自分の家だって電気屋なんだからバイトをさせてくれと頼み込んだのだが、今は無いと、けんもほろろで親父は断りやがった。
商売をしている家に生まれた子供は、嫌でも家業を手伝わされるもので、夏休みにゴロゴロできるなんて、そんな裕福なヤツはいないはずである。

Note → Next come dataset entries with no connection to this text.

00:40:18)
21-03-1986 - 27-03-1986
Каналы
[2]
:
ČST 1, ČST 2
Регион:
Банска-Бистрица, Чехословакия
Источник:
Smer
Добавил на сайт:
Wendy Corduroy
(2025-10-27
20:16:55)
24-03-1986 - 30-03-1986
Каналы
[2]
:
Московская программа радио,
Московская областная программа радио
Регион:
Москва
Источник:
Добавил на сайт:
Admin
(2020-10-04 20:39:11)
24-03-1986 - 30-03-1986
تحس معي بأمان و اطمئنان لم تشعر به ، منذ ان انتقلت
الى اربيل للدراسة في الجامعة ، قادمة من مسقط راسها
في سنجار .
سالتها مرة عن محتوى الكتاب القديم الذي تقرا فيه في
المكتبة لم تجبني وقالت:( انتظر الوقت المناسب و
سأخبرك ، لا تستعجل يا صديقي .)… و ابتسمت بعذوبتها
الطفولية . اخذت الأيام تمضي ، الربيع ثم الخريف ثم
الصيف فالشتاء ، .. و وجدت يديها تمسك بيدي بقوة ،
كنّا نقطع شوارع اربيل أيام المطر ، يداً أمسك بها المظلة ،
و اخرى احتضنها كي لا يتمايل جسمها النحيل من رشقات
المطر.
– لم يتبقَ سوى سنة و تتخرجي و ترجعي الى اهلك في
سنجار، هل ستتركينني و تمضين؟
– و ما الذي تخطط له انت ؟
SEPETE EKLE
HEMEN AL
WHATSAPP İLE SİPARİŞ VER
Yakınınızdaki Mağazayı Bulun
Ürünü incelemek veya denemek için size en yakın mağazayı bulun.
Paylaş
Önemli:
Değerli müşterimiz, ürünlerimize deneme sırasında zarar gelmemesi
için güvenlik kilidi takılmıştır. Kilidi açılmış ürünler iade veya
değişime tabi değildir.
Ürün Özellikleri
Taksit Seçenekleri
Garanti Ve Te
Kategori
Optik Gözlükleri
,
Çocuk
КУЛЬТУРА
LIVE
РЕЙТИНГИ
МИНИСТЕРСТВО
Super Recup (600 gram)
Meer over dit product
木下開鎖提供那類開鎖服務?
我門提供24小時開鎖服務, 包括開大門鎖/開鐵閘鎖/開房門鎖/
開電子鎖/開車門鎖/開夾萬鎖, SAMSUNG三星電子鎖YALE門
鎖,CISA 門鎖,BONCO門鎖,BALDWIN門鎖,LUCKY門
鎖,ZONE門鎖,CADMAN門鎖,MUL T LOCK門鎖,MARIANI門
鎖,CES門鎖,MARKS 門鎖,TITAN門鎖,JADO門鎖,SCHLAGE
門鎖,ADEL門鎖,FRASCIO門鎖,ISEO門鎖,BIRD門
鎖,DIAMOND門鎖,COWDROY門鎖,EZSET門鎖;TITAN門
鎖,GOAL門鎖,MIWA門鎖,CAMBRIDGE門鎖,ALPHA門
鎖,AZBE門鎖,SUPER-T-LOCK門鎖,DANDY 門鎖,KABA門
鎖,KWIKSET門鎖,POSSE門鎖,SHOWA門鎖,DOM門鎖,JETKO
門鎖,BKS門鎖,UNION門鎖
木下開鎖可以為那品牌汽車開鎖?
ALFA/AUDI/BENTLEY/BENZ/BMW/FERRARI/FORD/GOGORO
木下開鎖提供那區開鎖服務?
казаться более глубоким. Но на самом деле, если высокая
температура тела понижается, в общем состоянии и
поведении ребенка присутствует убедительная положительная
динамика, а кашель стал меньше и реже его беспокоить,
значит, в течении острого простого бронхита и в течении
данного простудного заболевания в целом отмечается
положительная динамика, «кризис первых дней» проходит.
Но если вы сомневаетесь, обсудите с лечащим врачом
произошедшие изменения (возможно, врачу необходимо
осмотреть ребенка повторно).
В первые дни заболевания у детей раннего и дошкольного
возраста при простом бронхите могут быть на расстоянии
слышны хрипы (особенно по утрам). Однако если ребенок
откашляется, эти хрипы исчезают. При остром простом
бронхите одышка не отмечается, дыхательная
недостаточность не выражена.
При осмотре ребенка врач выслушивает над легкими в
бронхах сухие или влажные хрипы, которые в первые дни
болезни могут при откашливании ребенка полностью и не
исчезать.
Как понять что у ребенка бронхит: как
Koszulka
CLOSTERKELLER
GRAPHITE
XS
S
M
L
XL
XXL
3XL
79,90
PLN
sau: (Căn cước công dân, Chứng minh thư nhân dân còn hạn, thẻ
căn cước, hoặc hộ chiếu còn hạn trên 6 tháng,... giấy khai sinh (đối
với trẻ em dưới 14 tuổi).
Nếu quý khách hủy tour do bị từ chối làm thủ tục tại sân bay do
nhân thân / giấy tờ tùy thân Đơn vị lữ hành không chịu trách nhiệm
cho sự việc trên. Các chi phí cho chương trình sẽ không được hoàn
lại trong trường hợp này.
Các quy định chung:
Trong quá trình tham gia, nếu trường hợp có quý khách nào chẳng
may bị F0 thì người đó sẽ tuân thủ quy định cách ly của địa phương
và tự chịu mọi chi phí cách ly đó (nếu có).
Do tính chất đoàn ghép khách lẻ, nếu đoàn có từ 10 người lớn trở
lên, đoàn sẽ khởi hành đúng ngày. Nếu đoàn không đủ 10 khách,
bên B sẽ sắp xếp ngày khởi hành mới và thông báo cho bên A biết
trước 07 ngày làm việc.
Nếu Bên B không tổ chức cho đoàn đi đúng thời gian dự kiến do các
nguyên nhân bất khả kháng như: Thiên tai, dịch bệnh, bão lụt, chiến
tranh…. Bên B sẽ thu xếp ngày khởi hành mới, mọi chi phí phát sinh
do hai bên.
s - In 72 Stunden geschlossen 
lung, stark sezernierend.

だが、手伝いもせずに、毎日ゴロゴロしているヤツがすぐそばにいた。
「変な言い方よしてよ。ゴロゴロなんかしていないよ。毎日パソコンに向かってるんだからね。だいたい僕は肉体労働向きじゃないんだ」
「酒屋の息子が何を言ってんだ。俺なんか電気屋だし、肉体労働向きの体格なのに仕事がねえんだぞ」
「じゃあさ。代わりにうちでバイトしなよ。そうすりゃ僕は気がね無くパソコンに向かえるし、イッチも収入を得られて一石二鳥だろ?」
「あ。そうだな」
「イッチお仕事するの?」
今日も俺の腕に寄り添っていた小ノ葉が丸い瞳を持ち上げた。『仕事』の意味は教なくても俺の脳から情報を抜き出しただろうから、説明の必要は無い。

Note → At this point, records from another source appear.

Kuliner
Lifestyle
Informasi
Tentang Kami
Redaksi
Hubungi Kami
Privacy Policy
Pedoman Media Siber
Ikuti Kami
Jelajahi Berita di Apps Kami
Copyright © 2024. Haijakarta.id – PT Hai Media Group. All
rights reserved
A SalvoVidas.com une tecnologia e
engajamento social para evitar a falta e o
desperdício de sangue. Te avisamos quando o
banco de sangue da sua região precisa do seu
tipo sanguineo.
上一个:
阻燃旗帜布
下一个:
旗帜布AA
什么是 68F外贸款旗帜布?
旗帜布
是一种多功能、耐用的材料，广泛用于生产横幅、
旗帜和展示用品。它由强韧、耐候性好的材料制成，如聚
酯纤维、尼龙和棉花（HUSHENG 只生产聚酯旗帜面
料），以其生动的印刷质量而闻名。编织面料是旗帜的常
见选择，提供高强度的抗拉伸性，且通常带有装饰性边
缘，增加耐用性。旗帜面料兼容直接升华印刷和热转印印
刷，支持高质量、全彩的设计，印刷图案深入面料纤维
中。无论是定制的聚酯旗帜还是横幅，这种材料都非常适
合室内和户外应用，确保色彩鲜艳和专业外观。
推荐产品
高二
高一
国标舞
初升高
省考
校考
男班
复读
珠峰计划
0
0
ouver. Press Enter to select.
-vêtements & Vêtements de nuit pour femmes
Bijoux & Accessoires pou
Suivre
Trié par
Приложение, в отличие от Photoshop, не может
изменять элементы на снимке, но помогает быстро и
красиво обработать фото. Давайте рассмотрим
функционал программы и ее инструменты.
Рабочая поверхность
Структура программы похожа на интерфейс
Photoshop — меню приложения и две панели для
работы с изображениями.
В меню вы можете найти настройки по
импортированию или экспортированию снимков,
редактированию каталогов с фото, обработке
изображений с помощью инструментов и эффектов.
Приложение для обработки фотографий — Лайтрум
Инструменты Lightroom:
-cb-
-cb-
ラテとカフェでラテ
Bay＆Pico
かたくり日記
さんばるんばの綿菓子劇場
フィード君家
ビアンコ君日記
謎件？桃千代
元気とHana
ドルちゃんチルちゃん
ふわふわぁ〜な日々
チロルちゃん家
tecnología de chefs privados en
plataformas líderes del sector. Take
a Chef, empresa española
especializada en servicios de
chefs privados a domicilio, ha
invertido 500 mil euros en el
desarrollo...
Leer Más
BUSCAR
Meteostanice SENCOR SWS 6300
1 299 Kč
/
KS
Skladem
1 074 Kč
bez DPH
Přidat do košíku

「ああ。親父から借金という呪縛を受けちまったからな」
「魔法なの?」
「何度も言うが、ここには魔法は無い。これは言わば……試練だな」
「試練……?」
「ああ、試練さ。試練は苦しいだろ? けどお金が手に入る。そしたらラーメン食わしてやれるんだ」
「ほんと?」
明るい顔をもたげるのは、お金がないと美味い物が食えないことをようやく理解したのだ。
「今、そんなに貧しいの?」
気の毒そうに俺たち二人を交互に見つめるキヨッペへ答える。
「おうよ。この先半年以上小遣い無しだからな。なのに小ノ葉の腹にゃブラックホールがあるだろ。だから俺が稼がなきゃならんのだ」
所帯じみた会話だが、こればかりは現実だから仕方が無い。世の中に存在するオスの大半が背負う重荷なのだ。

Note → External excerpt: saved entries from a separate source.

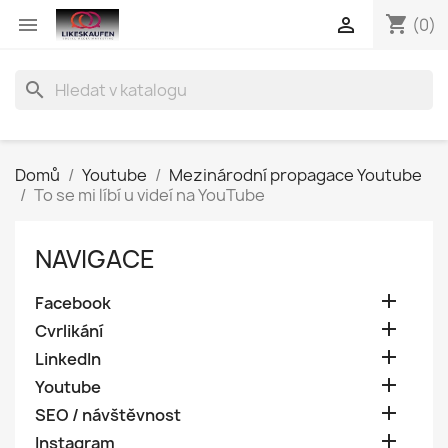
shopping_cart


(0)
search
Domů
Youtube
Mezinárodní propagace Youtube
To se mi líbí u videí na YouTube
NAVIGACE

Facebook

Cvrlikání

LinkedIn

Youtube

SEO / návštěvnost

Instagram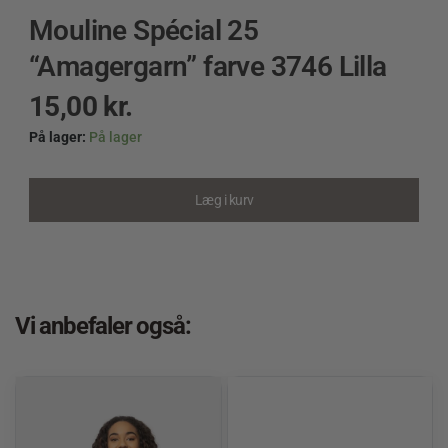
Mouline Spécial 25
“Amagergarn” farve 3746 Lilla
15,00
kr.
På lager:
På lager
Mouline
Spécial
25
Læg i kurv
"Amagergarn"
farve
3746
Lilla
quantity
Vi anbefaler også: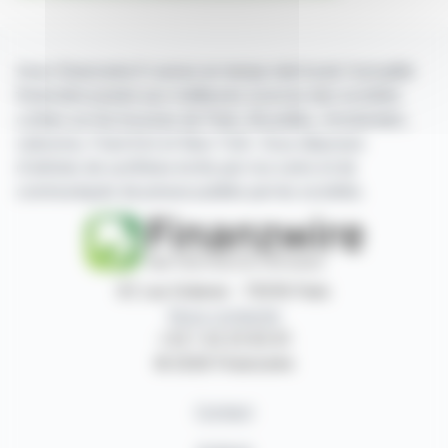
Avec finanzwire.fr suivez en temps réel toute l'actualité
financière puisée aux meilleures sources des sociétés
cotées sur les bourses de Paris, Bruxelles, Amsterdam,
Lisbonne, Francfort et New York. Vous disposez
d'articles de synthèse écrits par nos soins et de
communiqués de presse publiés par les sociétés.
87, rue Ordener - 75018 Paris
Nous contacter
+33 1 42 23 83 61
© 2026 Finanzwire
Contact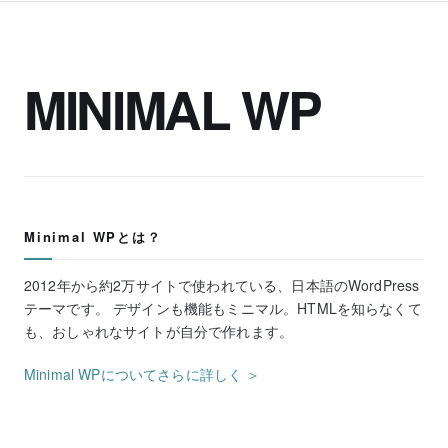
MINIMAL WP
Minimal WPとは？
2012年から約2万サイトで使われている、日本語のWordPress
テーマです。 デザインも機能もミニマル。HTMLを知らなくて
も、おしゃれなサイトが自分で作れます。
Minimal WPについてさらに詳しく ＞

家業を手伝う気ゼロのキヨッペに代わり、俺が請け負った仕事の内容は肉体労働だった。頭脳労働を得意としない俺にはぴったりと言えばピッタリだ
午前中、オバさんが注文を請けたところへ、午後からその配達をチャリンコで回り、それが終わったら、『立ち飲み処・アキ』の開店準備やその雑用だ。時給820円。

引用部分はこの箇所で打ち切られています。